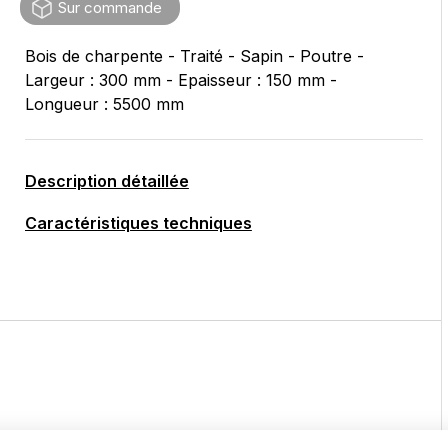
Sur commande
Bois de charpente - Traité - Sapin - Poutre -
Largeur : 300 mm - Epaisseur : 150 mm -
Longueur : 5500 mm
Description détaillée
Caractéristiques techniques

════════

Task - Exact transcription of the full listing above is required; images do not belong in it.

Written response -
Sur commande
Bois de charpente - Traité - Sapin - Poutre -
Largeur : 300 mm - Epaisseur : 150 mm -
Longueur : 5500 mm
Description détaillée
Caractéristiques techniques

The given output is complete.